Just the prospect of Americans holding an Iranian diplomat hostage must be playing well in U.S. living rooms. As many minds bear seared images of U.S. hostages in Tehran being pushed around while blindfolded, the thought of turnabout must seem like fair play.
Of course no one has yet claimed responsibility for the missing Iranian, second secretary at the Iranian Embassy in Baghdad. He’d been planning to visit the development of an Iranian bank in Iraq’s largest city. His kidnapping tosses a big rock in the already disturbed waters between the U.S. and Iran.
With a large American military buildup in Iraq and the Persian Gulf, the concerns of Iran’s weapons of mass destruction, the set up of 300 nuclear enriching centrifuges, the ordering of U.S. military to capture or kill Iranian agents plotting against our troops in Iraq, and the deteriorating rhetoric between Washington and Tehran has a similar feel to Iraq pre-invasion.
Only this time, my guess is we don’t invade after the Israeli raid on Iran’s nuclear facilities.

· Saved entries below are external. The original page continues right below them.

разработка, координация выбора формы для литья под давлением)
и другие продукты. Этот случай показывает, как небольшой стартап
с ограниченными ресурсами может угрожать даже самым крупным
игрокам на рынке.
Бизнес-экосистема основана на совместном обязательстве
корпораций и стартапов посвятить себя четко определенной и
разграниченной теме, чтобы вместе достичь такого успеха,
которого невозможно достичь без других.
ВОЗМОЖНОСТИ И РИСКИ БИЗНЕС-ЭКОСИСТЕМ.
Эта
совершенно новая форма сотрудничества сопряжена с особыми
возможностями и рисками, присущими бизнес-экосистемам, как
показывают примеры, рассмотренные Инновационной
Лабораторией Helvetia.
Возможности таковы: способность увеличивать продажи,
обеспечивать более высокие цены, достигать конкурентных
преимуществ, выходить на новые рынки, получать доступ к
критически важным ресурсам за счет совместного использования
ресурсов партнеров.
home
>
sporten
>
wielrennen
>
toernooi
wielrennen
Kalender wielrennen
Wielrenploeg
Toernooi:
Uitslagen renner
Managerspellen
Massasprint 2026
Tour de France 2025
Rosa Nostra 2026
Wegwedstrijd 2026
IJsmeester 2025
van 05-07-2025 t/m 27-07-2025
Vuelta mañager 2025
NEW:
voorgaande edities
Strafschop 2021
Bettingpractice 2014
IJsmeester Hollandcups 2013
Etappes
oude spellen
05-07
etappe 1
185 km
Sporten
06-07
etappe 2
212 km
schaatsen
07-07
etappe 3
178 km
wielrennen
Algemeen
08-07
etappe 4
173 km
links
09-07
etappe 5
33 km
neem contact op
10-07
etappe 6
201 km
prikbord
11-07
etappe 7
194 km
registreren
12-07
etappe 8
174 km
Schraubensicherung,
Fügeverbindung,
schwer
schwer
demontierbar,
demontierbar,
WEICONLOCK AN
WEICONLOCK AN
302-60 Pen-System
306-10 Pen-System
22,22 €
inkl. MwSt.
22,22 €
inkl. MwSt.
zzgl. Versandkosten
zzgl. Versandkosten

But we will be there in ample forces to contain any blowback aimed at our best friend in the region. A lesson is coming Mr. Ahmadinejad, courtesy of George and Ehud. Whether Bush’s poodle joins in, remains to be seen?
P.S. There's even a political leader/bomber link, a la Osama bin Laden's connection to Saddam Hussein. Only this time the leader and bomber are one in the same. An Iraqi member of Parliament stands convicted for an embassy bombing in Kuwait in 1983, yet he serves in the people's legislature in the Middle East's newest democracy!